DIRECTIONS FOR THIS TASK: Go through the records and copy each line where the string "antibiotics" occurs.

(Saved entries)
▬▬▬

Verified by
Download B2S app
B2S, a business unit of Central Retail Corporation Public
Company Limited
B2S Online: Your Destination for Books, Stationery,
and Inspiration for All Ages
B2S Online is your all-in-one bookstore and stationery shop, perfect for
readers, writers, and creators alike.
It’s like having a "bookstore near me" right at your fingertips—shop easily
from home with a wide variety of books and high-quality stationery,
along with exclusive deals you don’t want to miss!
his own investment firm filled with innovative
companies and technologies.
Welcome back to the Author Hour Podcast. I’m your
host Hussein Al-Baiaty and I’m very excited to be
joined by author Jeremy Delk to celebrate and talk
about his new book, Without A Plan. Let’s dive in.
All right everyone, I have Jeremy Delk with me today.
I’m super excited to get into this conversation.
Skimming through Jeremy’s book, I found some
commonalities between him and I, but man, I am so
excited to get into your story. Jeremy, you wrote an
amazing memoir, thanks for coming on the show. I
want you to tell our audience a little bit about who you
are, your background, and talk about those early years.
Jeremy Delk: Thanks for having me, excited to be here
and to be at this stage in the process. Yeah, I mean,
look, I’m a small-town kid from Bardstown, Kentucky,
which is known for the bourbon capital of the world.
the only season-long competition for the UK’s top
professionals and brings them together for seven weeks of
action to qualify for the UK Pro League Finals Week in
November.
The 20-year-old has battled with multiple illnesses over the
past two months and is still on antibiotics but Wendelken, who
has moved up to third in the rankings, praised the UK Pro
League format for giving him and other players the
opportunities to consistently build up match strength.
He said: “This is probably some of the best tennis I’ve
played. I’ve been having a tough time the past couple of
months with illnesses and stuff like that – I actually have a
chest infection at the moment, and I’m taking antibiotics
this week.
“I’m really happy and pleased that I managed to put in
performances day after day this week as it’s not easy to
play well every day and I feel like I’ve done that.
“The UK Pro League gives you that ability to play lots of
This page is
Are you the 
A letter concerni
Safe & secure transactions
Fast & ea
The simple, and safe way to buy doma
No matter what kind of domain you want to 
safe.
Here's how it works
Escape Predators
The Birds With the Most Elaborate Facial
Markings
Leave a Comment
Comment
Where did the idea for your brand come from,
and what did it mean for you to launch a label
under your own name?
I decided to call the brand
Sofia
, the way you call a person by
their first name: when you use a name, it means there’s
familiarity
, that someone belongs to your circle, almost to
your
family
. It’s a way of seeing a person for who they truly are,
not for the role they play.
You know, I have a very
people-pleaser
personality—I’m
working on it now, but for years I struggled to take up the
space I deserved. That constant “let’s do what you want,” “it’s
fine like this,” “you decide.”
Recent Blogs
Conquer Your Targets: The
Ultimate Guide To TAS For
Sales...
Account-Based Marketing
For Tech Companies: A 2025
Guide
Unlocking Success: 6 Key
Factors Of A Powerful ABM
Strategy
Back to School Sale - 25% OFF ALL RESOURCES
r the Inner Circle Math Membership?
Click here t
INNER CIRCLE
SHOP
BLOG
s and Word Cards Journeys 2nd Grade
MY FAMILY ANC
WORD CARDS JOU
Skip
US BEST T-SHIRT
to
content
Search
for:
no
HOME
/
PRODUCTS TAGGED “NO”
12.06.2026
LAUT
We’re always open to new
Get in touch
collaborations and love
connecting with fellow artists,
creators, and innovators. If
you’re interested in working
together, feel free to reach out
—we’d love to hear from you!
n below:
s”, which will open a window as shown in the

▬▬▬

EXERCISE SOLUTION:
past two months and is still on antibiotics but Wendelken, who
chest infection at the moment, and I’m taking antibiotics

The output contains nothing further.